▶ _YOUR GOAL_: Retype only the lines running from the beginning of the entries below to the line with "নন অ্যাসবেস্টস মোল্ডেড ব্রেক লাইনিং রোল বোনা", both included. Do not include pictures.

▶ _DATASET EXTRACT_:
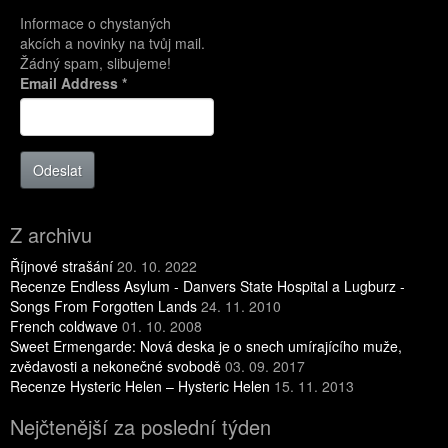
Informace o chystaných
akcích a novinky na tvůj mail.
Žádný spam, slibujeme!
Email Address
*
Odeslat
Z archivu
Říjnové strašání
20. 10. 2022
Recenze Endless Asylum - Danvers State Hospital a Lugburz -
Songs From Forgotten Lands
24. 11. 2010
French coldwave
01. 10. 2008
Sweet Ermengarde: Nová deska je o snech umírajícího muže,
zvědavosti a nekonečné svobodě
03. 09. 2017
Recenze Hysteric Helen – Hysteric Helen
15. 11. 2013
Nejčtenější za poslední týden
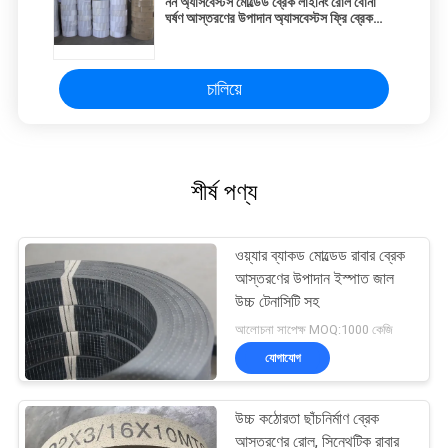
নন অ্যাসবেস্টস মোল্ডেড ব্রেক লাইনিং রোল বোনা
ঘর্ষণ আস্তরণের উপাদান অ্যাসবেস্টস ফ্রি ব্রেক
লাইনিং
চালিয়ে
শীর্ষ পণ্য
ওয়্যার ব্যাকড মোল্ডেড রাবার ব্রেক
আস্তরণের উপাদান ইস্পাত জাল
উচ্চ টেনাসিটি সহ
আলোচনা সাপেক্ষ MOQ:1000 কেজি
যোগাযোগ
উচ্চ কঠোরতা ছাঁচনির্মাণ ব্রেক
আস্তরণের রোল, সিন্থেটিক রাবার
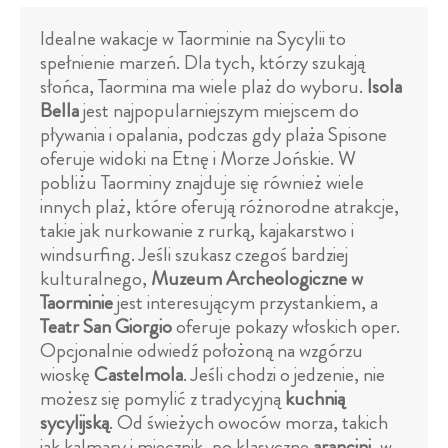
Idealne wakacje w Taorminie na Sycylii to
spełnienie marzeń. Dla tych, którzy szukają
słońca, Taormina ma wiele plaż do wyboru.
Isola
Bella
jest najpopularniejszym miejscem do
pływania i opalania, podczas gdy plaża Spisone
oferuje widoki na Etnę i Morze Jońskie. W
pobliżu Taorminy znajduje się również wiele
innych plaż, które oferują różnorodne atrakcje,
takie jak nurkowanie z rurką, kajakarstwo i
windsurfing. Jeśli szukasz czegoś bardziej
kulturalnego,
Muzeum Archeologiczne w
Taorminie
jest interesującym przystankiem, a
Teatr San Giorgio
oferuje pokazy włoskich oper.
Opcjonalnie odwiedź położoną na wzgórzu
wioskę
Castelmola
. Jeśli chodzi o jedzenie, nie
możesz się pomylić z tradycyjną
kuchnią
sycylijską
. Od świeżych owoców morza, takich
jak kalmary i miecznik, po klasyczne
arancini
, w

▶ _SOLUTION FOR THIS PROBLEM_:
Informace o chystaných
akcích a novinky na tvůj mail.
Žádný spam, slibujeme!
Email Address
*
Odeslat
Z archivu
Říjnové strašání
20. 10. 2022
Recenze Endless Asylum - Danvers State Hospital a Lugburz -
Songs From Forgotten Lands
24. 11. 2010
French coldwave
01. 10. 2008
Sweet Ermengarde: Nová deska je o snech umírajícího muže,
zvědavosti a nekonečné svobodě
03. 09. 2017
Recenze Hysteric Helen – Hysteric Helen
15. 11. 2013
Nejčtenější za poslední týden
নন অ্যাসবেস্টস মোল্ডেড ব্রেক লাইনিং রোল বোনা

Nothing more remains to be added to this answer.